Late Tuesday, the company announced that it had sealed a $1 billion, four-year contract with greenfield carrier Aerie Networks for deployment of its long-haul optical gear in the provider’s 20,000-mile nationwide broadband network.
They're big numbers -- and they raise concerns about financing for such a deal. Nortel is providing up to 50 percent of it, but questions linger about how Aerie, a startup, is going to raise the rest of the money in a financial environment that is now skeptical of large-scale telecommunications projects.
“The announcement has a fair amount of fluff to it,” contends Fred Wang, general partner at Trinity Ventures. “It doesn’t really hurt Nortel to make an announcement like this. If [Aerie] can’t raise the rest of the equity [Nortel] might have a little egg on their face, but that’s about it.”

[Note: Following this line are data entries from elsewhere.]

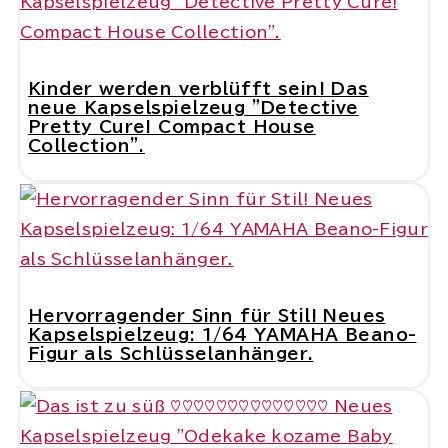
Kinder werden verblüfft sein! Das
neue Kapselspielzeug "Detective
Pretty Cure! Compact House
Collection".
Hervorragender Sinn für Stil! Neues
Kapselspielzeug: 1/64 YAMAHA Beano-
Figur als Schlüsselanhänger.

The project itself is huge. Using products from Nortel’s Optera portfolio, which includes the Optera Long Haul and Optera Connect DX and HDX Connection Managers, Aerie plans to build a network joining 194 U.S. cities over 8.9 million fiber miles. This will enable Aerie to provide bandwidth and services to carriers, content and application service providers, local access and metropolitan area network providers, and emerging intercity backbone providers.
Aerie began raising money last year, securing $10 million in its angel round from VantagePoint Venture Partners in September of 1999. Last spring it exchanged 30 percent of the company for another $150 million from 12 utility companies, which also granted rights of way along their pipelines.

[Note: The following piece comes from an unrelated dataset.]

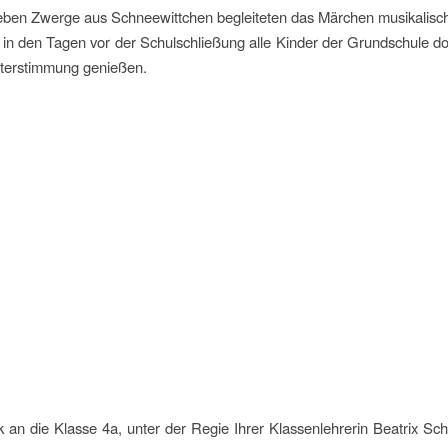
eben Zwerge aus Schneewittchen begleiteten das Märchen musikalisc
in den Tagen vor der Schulschließung alle Kinder der Grundschule d
terstimmung genießen.
 an die Klasse 4a, unter der Regie Ihrer Klassenlehrerin Beatrix Schä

The company recently secured $100 million in the first part of its C round of funding, giving the company a valuation of $500 million, according to Mort Aaronson, president and COO of Aerie. The second part of the round, which will be closing within the next few weeks, will add more cash to the provider’s bankroll. All told, the company is sitting on $260 million in cash with more cash to come. Add to that the agreement with Nortel, which gives them up to $500 million to spend on equipment as well as construction of the network, and the company has $760 million in financing on the books.
While most analysts agree that Nortel is a leading player in optical long-haul transport equipment, the vendor's willingness and ability to offer financing clearly had something to do with their winning the contract.

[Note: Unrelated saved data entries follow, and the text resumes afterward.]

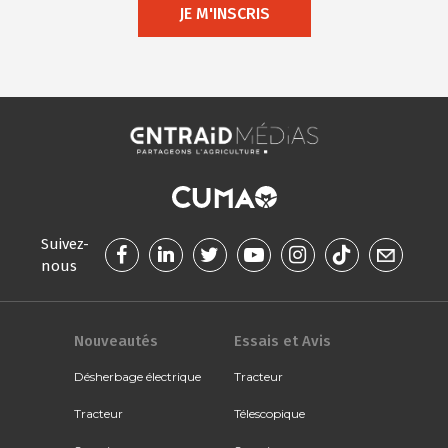
JE M'INSCRIS
Suivez-
nous
Nouveautés
Essais et Avis
Désherbage électrique
Tracteur
Tracteur
Télescopique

“Absolutely, you bet it had something to do with it,” says Paul Silverstein, senior analyst with Robertson Stephens “When you’re dealing with Ciena [Nasdaq: CIEN] that is a whole different ball of wax, and Lucent [NYSE: LU] is completely out of the game.”
Ciena, which has a long-haul product popular among carriers, doesn’t typically dish out financing. In fact, it's larger companies with rich cash positions, such as as Nortel and Cisco Systems Inc. (Nasdaq: CSCO), that are in a position to use financing to win deals.
(Aerie has also secured an exclusive contract for fiber from Corning Inc. (NYSE: GLW), worth in excess of $1 billion over four years. But no joint financing arrangements were included in that deal.)
Aaronson denies that Nortel’s deep pockets had anything to do with the decision to go with their gear. “Every vendor offered the same financing," he says. "Each one was equally aggressive. Nortel financing helps, but its not the only way."
The questions about Aerie's finanicial position make it difficult to evaluate the long-term impact for Nortel. But if Aerie prospers, it could turn into a viable revenue stream.
“In the near term this is basically a non-event,” says Silverstein. “But as Aerie shows that it has secured other financing, and as long as Nortel continues to execute well, this could be great incremental revenue for Nortel.”
Aerie has started laying fiber this month, concentrating first on connecting Houston with Chicago and New York with Washington, D.C. The provider expects to begin deploying the Nortel gear by the end of Q1 2001 with a rampup in deployment starting by midyear.
Nortel’s stock price fell $3.19 (4 percent) to $60.81 a share in midday trading.